European security after NATO summit in Madrid

At the end of June, 25 years after Madrid last hosted a North Atlantic Treaty Organization (NATO) summit, the Spanish capital will once again be the scene of a new chapter in European security. And Europe will have to be the protagonist for the most part. Ultimately, the forthcoming meeting of the alliance should help us Europeans to stand up and take responsibility for the security of our continent. That is the best and most necessary contribution Europe can make to the future of NATO.

The geopolitical context today is very different from that of a quarter of a century ago. At the Madrid summit in 1997, NATO invited three former Warsaw Pact countries – the Czech Republic, Hungary and Poland – to join. Moreover, after the signing that year of the NATO-Russia Founding Act and the subsequent establishment of the NATO-Russia Council, Europe looked forward to a future of unprecedented rapprochement with the Kremlin. Now, of course, little of that optimism remains.

NATO has proven to be indispensable to Europe’s security and the best guarantee of their national security for a growing number of countries. One of the major consequences of the war in Ukraine was Finland’s and Sweden’s applications to join NATO – two countries with all the credentials to make a positive contribution to the alliance. Following the recent decision by Danish citizens to align themselves with the defense policy of the European Union, the institutions that form the basis of European security are increasingly aligned.
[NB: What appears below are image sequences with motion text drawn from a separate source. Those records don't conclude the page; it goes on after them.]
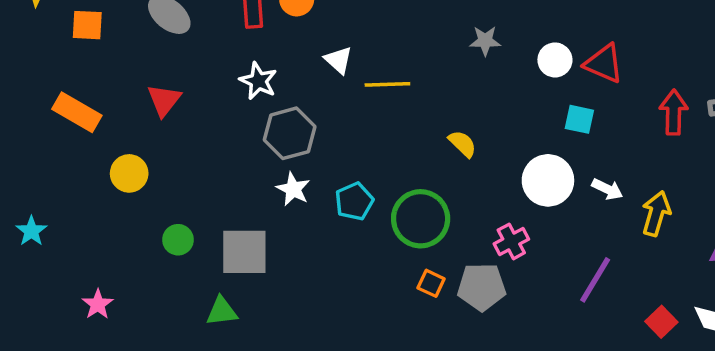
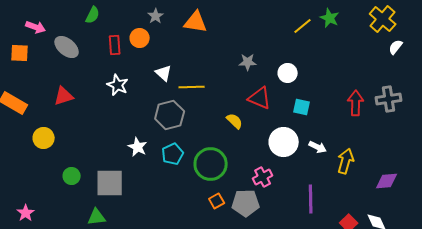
red triangle: (604, 63) -> (260, 98), moved
red triangle: (164, 100) -> (64, 96), turned 35
gray hexagon: (290, 133) -> (170, 115), moved
purple line: (595, 280) -> (311, 199), turned -32
orange square: (431, 283) -> (217, 201), turned 35

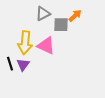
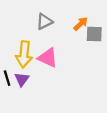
gray square: (61, 25) -> (94, 34), moved

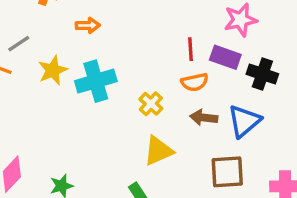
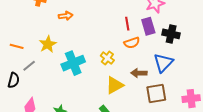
gray line: (19, 44) -> (29, 66), moved
purple rectangle: (225, 57) -> (148, 26), turned 60
cyan cross: (96, 81) -> (73, 63), moved
brown arrow: (204, 118) -> (139, 73), moved

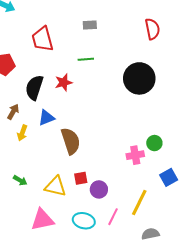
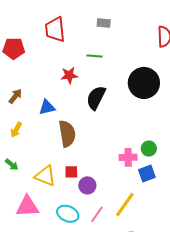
black semicircle: (34, 88) -> (96, 98), moved
yellow arrow: (22, 133) -> (16, 130), moved
blue square: (169, 177) -> (147, 174), moved

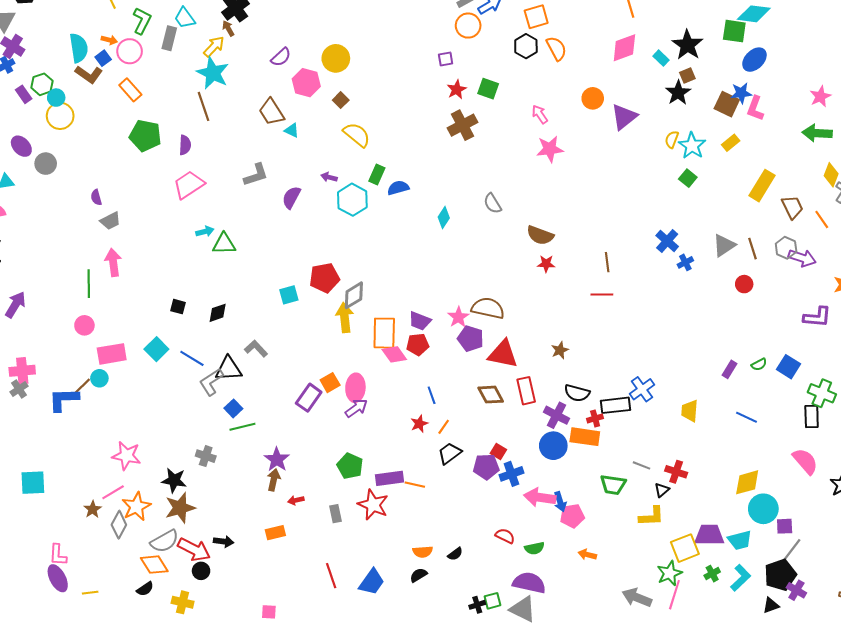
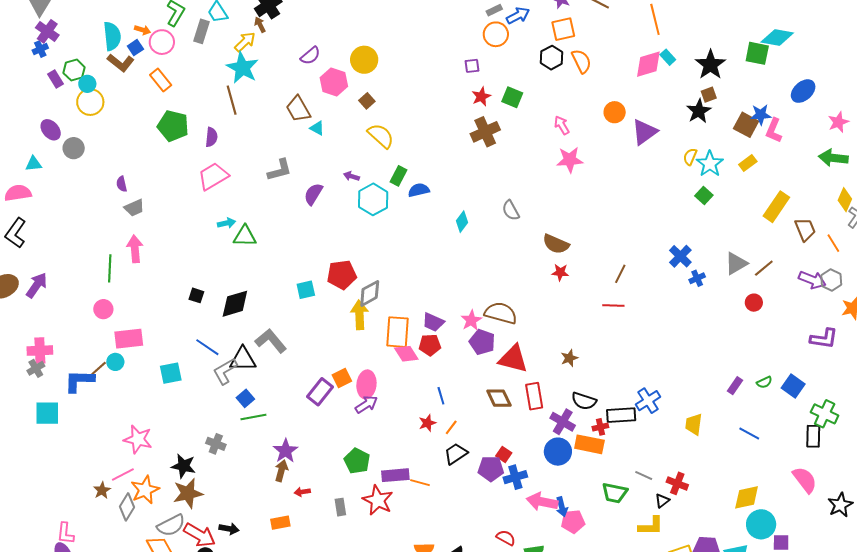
cyan rectangle: (661, 58) -> (668, 57), moved
blue ellipse: (754, 60) -> (803, 91), moved
gray hexagon: (786, 248) -> (831, 280), moved
brown line: (752, 249) -> (764, 268), turned 65
brown line: (607, 262) -> (620, 274), turned 30
black diamond: (218, 313) -> (235, 304), size x1.5
cyan square: (156, 349) -> (171, 373), moved, turned 30
gray L-shape: (256, 349) -> (271, 341), size x1.4
cyan square: (33, 483) -> (47, 413), moved

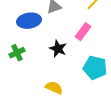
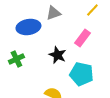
cyan pentagon: (95, 68) -> (81, 74), moved

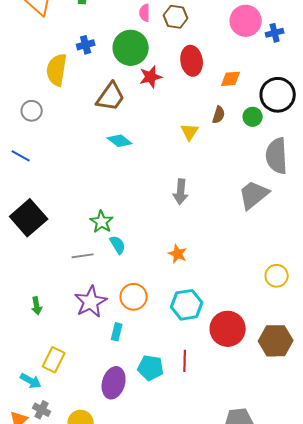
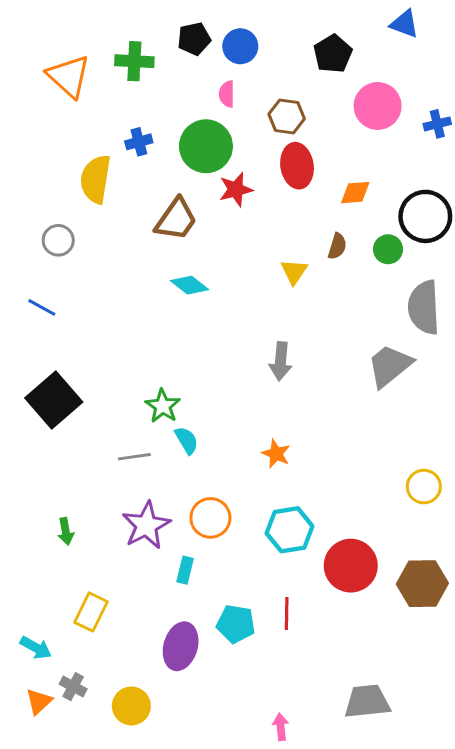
brown hexagon: (176, 17) -> (287, 116), moved
blue cross: (275, 33) -> (437, 124), moved
cyan arrow: (31, 381) -> (36, 648), moved

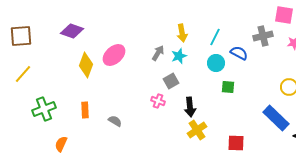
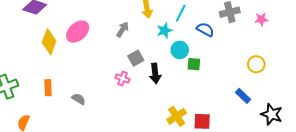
cyan star: (179, 56) -> (164, 31), moved
cyan circle: (216, 63) -> (180, 50), moved
black arrow: (190, 107) -> (155, 73), moved
blue rectangle: (276, 118) -> (243, 96), size x0.6
yellow cross: (197, 130) -> (177, 116), moved

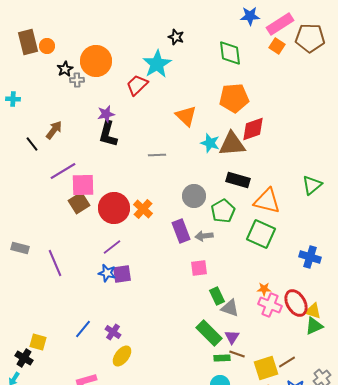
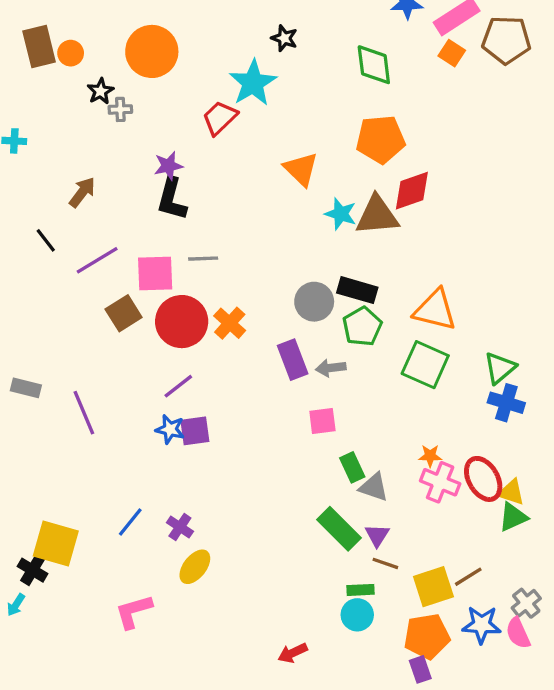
orange circle: (96, 61) -> (152, 51), moved
black line: (32, 144) -> (46, 240), moved
gray line: (157, 155) -> (203, 259), moved
black rectangle: (238, 180) -> (357, 290), moved
pink square: (83, 185) -> (155, 273), moved
green triangle: (312, 185) -> (500, 368), moved
yellow square: (38, 342) -> (56, 544), size x1.6
green rectangle: (222, 358) -> (361, 590), moved

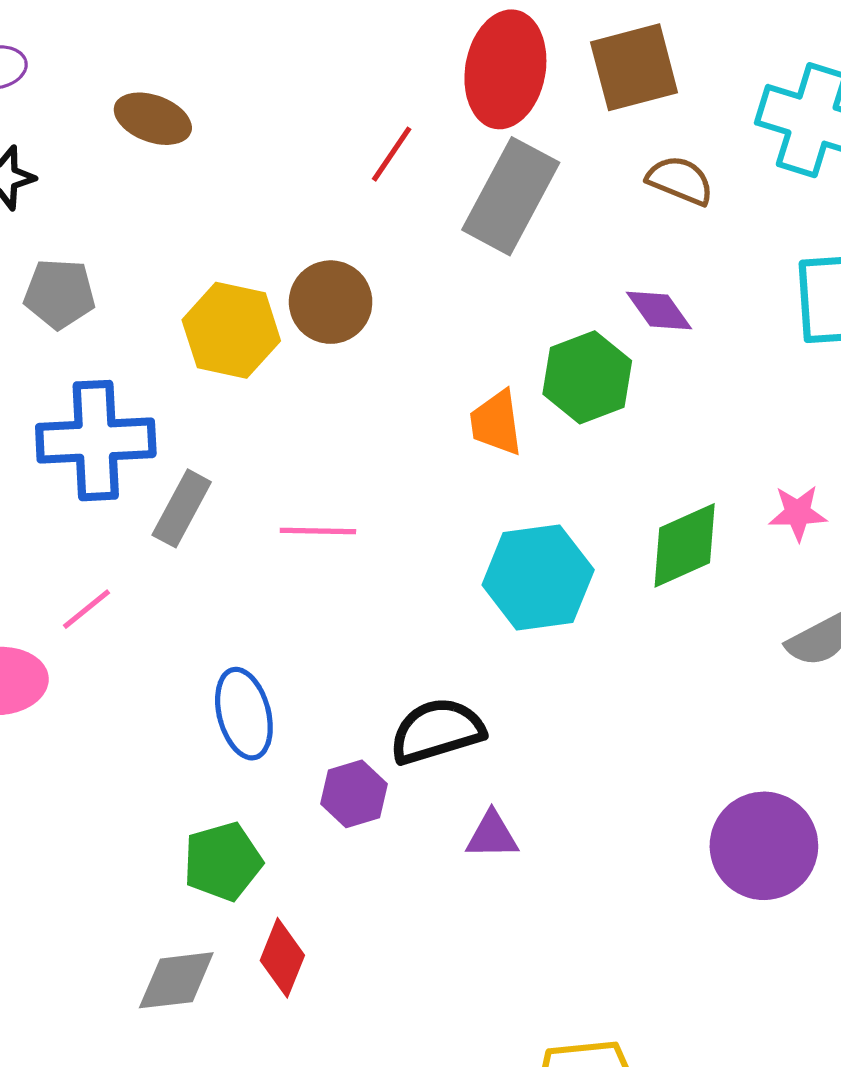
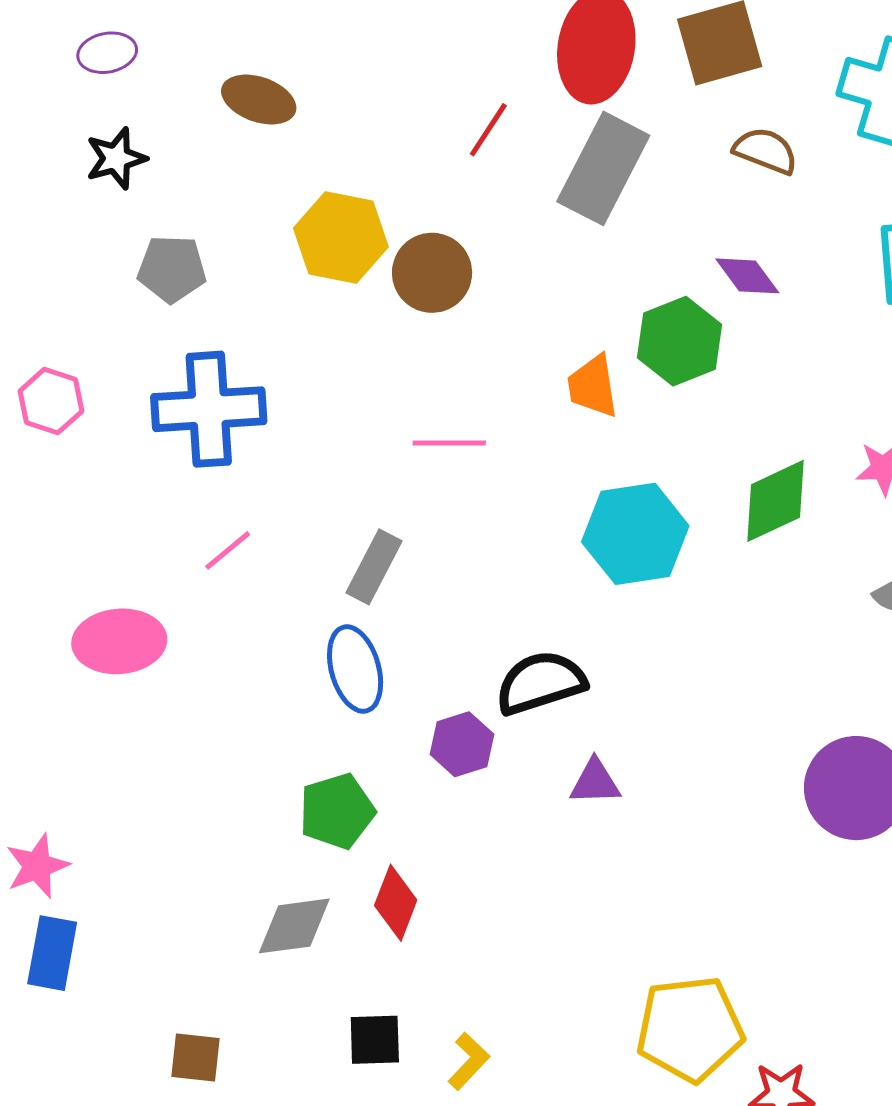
yellow hexagon: (231, 330) -> (341, 237), moved
gray rectangle: (182, 508) -> (374, 567), moved
pink line: (318, 531) -> (449, 443), moved
pink line: (87, 609) -> (228, 550), moved

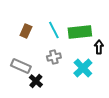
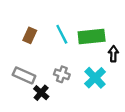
gray cross: (54, 57) -> (62, 74), moved, turned 32

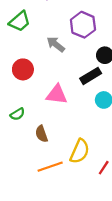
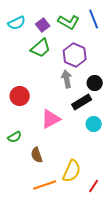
green trapezoid: (20, 21) -> (41, 48), moved
gray arrow: (56, 44) -> (67, 79), moved, turned 42
pink triangle: (57, 95) -> (51, 119), turned -35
For decades, a false dichotomy between Europeans and Atlanticists has fueled a sterile and unproductive security debate in Europe. Today, few doubt that Europeans need to contribute more to the alliance and European security, and that they need to develop the capacity to lead in future security crises. The question is therefore how Europe can best contribute to NATO’s mission.

A strong Europe is indispensable to revitalize the transatlantic security bond. During one of my first meetings as the EU’s High Representative for Foreign Affairs and Security Policy, a former British chief of defense staff aptly described the direction this relationship should take. “A Europe that remains tied to the United States only because of its own weakness,” he said, “is of limited value.”

Strengthening transatlantic relations implies recognizing that their European component has changed. The events of recent months have shown that the EU can respond to security threats in a coordinated and robust manner. Extensive sanctions against Russia, joint financing of arms supplies to Ukraine and the idea of ​​drastically reducing Europe’s dependence on Russian energy were unthinkable a few years ago.

The European response to Russia’s invasion of Ukraine, following measures taken by the continent to mitigate the economic impact of COVID-19, has confirmed that Europe is getting stronger in times of adversity. It is true that Russian President Vladimir Putin’s aggression has made it easier for Europe to unite. But the ambition of the leaders is remarkable, given the economic cost to Europe of some of the measures.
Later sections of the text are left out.